Task item:
Pictures do not belong in your copy. Repeat all the other data exactly.

Data excerpts:
⁂

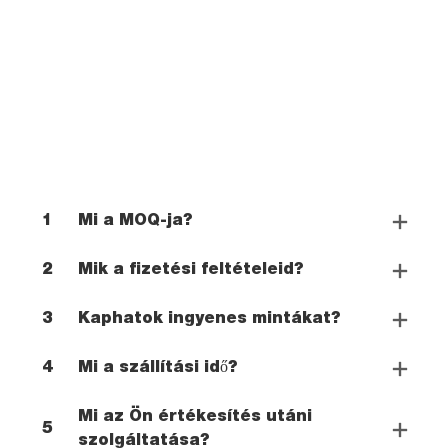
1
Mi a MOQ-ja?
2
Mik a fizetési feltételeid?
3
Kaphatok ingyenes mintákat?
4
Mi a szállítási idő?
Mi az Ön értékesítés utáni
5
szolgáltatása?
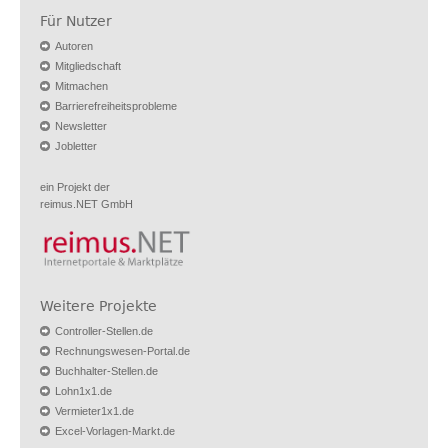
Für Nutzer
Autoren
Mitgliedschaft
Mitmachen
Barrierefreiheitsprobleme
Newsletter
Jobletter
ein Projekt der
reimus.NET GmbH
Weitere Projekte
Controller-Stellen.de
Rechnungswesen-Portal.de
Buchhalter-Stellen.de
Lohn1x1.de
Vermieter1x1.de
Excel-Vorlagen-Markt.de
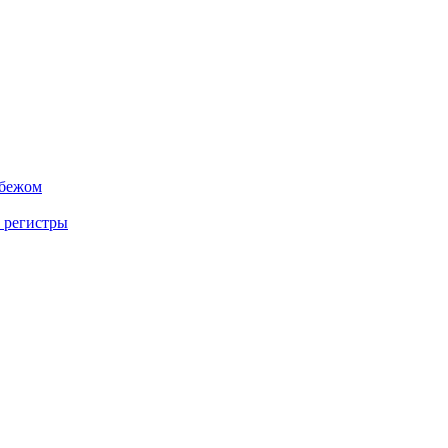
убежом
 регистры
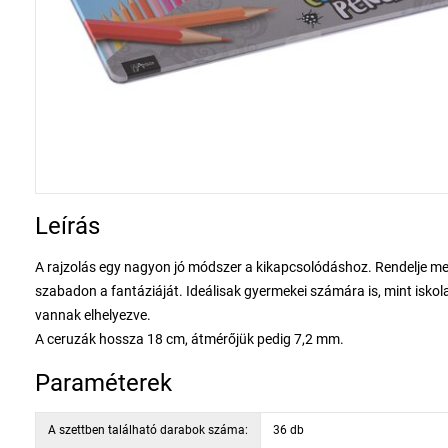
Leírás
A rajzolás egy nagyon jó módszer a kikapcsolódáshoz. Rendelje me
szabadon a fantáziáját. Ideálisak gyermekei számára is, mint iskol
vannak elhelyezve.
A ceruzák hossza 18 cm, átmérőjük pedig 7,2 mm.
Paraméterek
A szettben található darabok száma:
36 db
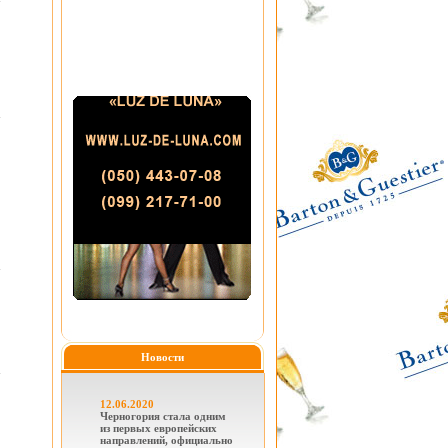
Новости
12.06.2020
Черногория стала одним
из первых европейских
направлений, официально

⁂

Result of the task:
1
Mi a MOQ-ja?
2
Mik a fizetési feltételeid?
3
Kaphatok ingyenes mintákat?
4
Mi a szállítási idő?
Mi az Ön értékesítés utáni
5
szolgáltatása?
Für Nutzer
Autoren
Mitgliedschaft
Mitmachen
Barrierefreiheitsprobleme
Newsletter
Jobletter
ein Projekt der
reimus.NET GmbH
Weitere Projekte
Controller-Stellen.de
Rechnungswesen-Portal.de
Buchhalter-Stellen.de
Lohn1x1.de
Vermieter1x1.de
Excel-Vorlagen-Markt.de
убежом
 регистры
Leírás
A rajzolás egy nagyon jó módszer a kikapcsolódáshoz. Rendelje me
szabadon a fantáziáját. Ideálisak gyermekei számára is, mint iskol
vannak elhelyezve.
A ceruzák hossza 18 cm, átmérőjük pedig 7,2 mm.
Paraméterek
A szettben található darabok száma:
36 db
Новости
12.06.2020
Черногория стала одним
из первых европейских
направлений, официально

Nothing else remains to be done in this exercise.